Accurate animation of the face is notoriously difficult but mounting a special camera on the head of his Na’vi actors to pick up to pick up special mocap markers, the facial animation of the Na’vi is completely realistic and blows films like Beowulf out of the water.

The 3D is similarly impressive. Cameron is very clever with his use of the extra dimension and shows great restraint to only implement it where necessary. Normally even the foreground would be in created in the split focus double picture effect, but in Avatar the action that is neither reaching out of the screen nor delving deep into the background is in regular 2D. You could watch the film without the special glasses and around 70% of it would be clear. The 3D is subtle and Cameron uses it to give the film depth, mainly going deep into the background.

Though the 3D still doesn’t add a huge amount to the aesthetics of the film, and until the studio’s accounts come to mind, there isn’t a compelling argument for using the 3D at all, but for once, it doesn’t take away from the experience, and will be very easy to absorb for even those given headaches by past films.

Working on a motion capture stage six times larger than for regular shooting, the actors are really able to get into their roles. With Avatar, Sam Worthington and Zoe Saldaña have cemented themselves as major Hollywood players although really it is a great ensemble performance that carries the film through, in both the live action and the motion capture led scenes.

Great technology and acting or not, at 162 minutes, Avatar could have fallen apart if Cameron’s story not been up to the mark but the plot is hugely absorbing and as the credits started to roll I was ready for another two and a half hours there and then. The plot takes the routes you might expect and at times the dialogue could have done with a little work but the narrative so deep and involving it doesn’t matter. Each and every side story feel important, contributing to the overall plot and not just tacked onto the side to bring depth, and the final result is one of the most compelling films of 2009. Despite James Cameron’s desire to go back to Pandora, Avatar is an entirely rounded film, and works completely as a sole entity.

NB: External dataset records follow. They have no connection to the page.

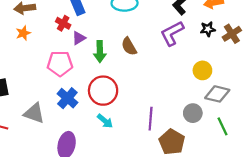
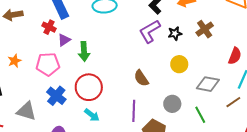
black star: (208, 29) -> (175, 33), moved
orange star: (23, 33) -> (15, 61), moved
brown semicircle: (129, 46) -> (141, 78), moved
gray diamond: (217, 94) -> (208, 84), moved

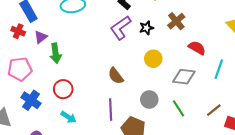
purple triangle: (64, 40) -> (41, 37), moved
red semicircle: (235, 56) -> (197, 48), moved, turned -78
red circle: (89, 87) -> (63, 89), size x0.7
brown line: (233, 102) -> (214, 110), moved

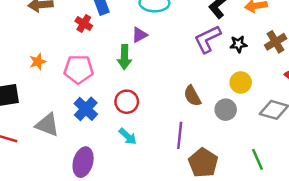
purple triangle: (41, 37) -> (139, 35), moved
gray circle: (149, 99) -> (226, 110), moved
green line: (178, 108) -> (258, 159), moved

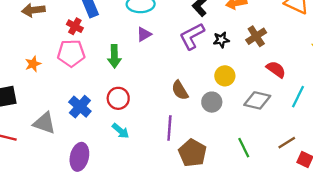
purple triangle: (139, 35) -> (144, 34), moved
pink pentagon: (79, 69) -> (71, 53), moved

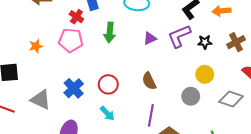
purple triangle: (144, 34) -> (150, 38), moved
green arrow: (114, 56) -> (110, 32), moved
brown semicircle: (180, 90) -> (149, 81), moved

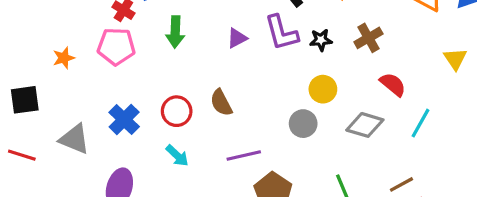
purple L-shape: (179, 36) -> (281, 33), turned -80
brown semicircle: (149, 81) -> (221, 103), moved
purple line: (151, 115) -> (244, 156), turned 70

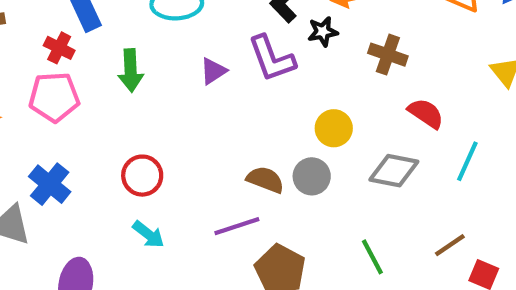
brown cross: (368, 38) -> (388, 55), turned -36
black star: (321, 40) -> (323, 32), moved
brown semicircle: (221, 103) -> (265, 180), moved, turned 144
blue cross: (124, 120) -> (50, 184), moved

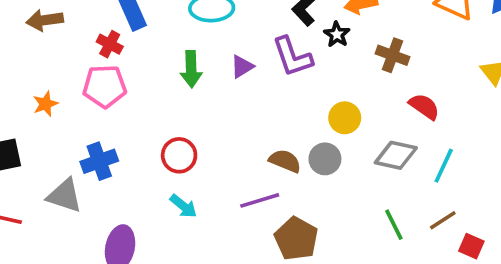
black star: (323, 32) -> (337, 34), turned -30
green arrow: (131, 70) -> (191, 69), moved
cyan line: (467, 161) -> (444, 166), moved
blue cross: (50, 184) -> (99, 161), turned 30
green line: (372, 257) -> (394, 225), moved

With sumptuous cinematography, gorgeous visuals and action sequences packed with real excitement and tension, Avatar is a breathtaking, overwhelmingly imaginative film, wholly immersive and will truly wrap you up in the Pandoran world. The film is relentless until the last moment, meaning somehow, even costing more than $500m, it’s somehow worth every penny.

Avatar spans genres and will truly please all generations of a family with perfect pacing that makes the 162 minute running time feel like a breeze.

Whether Avatar is Cameron’s best film to date is open to discussion; the Terminator films and Aliens would certainly a thing or two to say about that, but it is every bit as good as his other three legendary creations, and will go down in cinematic history as a masterpiece, somehow living up to its meteoric hype.